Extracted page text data
◇ ◇ ◇
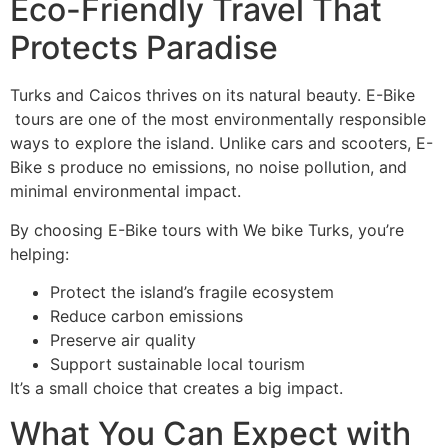
Eco-Friendly Travel That
Protects Paradise
Turks and Caicos thrives on its natural beauty. E-Bike
tours are one of the most environmentally responsible
ways to explore the island. Unlike cars and scooters, E-
Bike s produce no emissions, no noise pollution, and
minimal environmental impact.
By choosing E-Bike tours with We bike Turks, you’re
helping:
Protect the island’s fragile ecosystem
Reduce carbon emissions
Preserve air quality
Support sustainable local tourism
It’s a small choice that creates a big impact.
What You Can Expect with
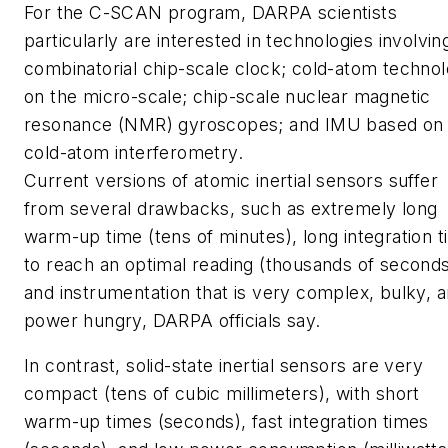
For the C-SCAN program, DARPA scientists
particularly are interested in technologies involvin
combinatorial chip-scale clock; cold-atom techno
on the micro-scale; chip-scale nuclear magnetic
resonance (NMR) gyroscopes; and IMU based on
cold-atom interferometry.
Current versions of atomic inertial sensors suffer
from several drawbacks, such as extremely long
warm-up time (tens of minutes), long integration 
to reach an optimal reading (thousands of seconds
and instrumentation that is very complex, bulky, 
power hungry, DARPA officials say.
In contrast, solid-state inertial sensors are very
compact (tens of cubic millimeters), with short
warm-up times (seconds), fast integration times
◇ ◇ ◇
Keep each line of the records exactly as it is while transcribing them, but leave the images behind.

Eco-Friendly Travel That
Protects Paradise
Turks and Caicos thrives on its natural beauty. E-Bike
tours are one of the most environmentally responsible
ways to explore the island. Unlike cars and scooters, E-
Bike s produce no emissions, no noise pollution, and
minimal environmental impact.
By choosing E-Bike tours with We bike Turks, you’re
helping:
Protect the island’s fragile ecosystem
Reduce carbon emissions
Preserve air quality
Support sustainable local tourism
It’s a small choice that creates a big impact.
What You Can Expect with
For the C-SCAN program, DARPA scientists
particularly are interested in technologies involvin
combinatorial chip-scale clock; cold-atom techno
on the micro-scale; chip-scale nuclear magnetic
resonance (NMR) gyroscopes; and IMU based on
cold-atom interferometry.
Current versions of atomic inertial sensors suffer
from several drawbacks, such as extremely long
warm-up time (tens of minutes), long integration 
to reach an optimal reading (thousands of seconds
and instrumentation that is very complex, bulky, 
power hungry, DARPA officials say.
In contrast, solid-state inertial sensors are very
compact (tens of cubic millimeters), with short
warm-up times (seconds), fast integration times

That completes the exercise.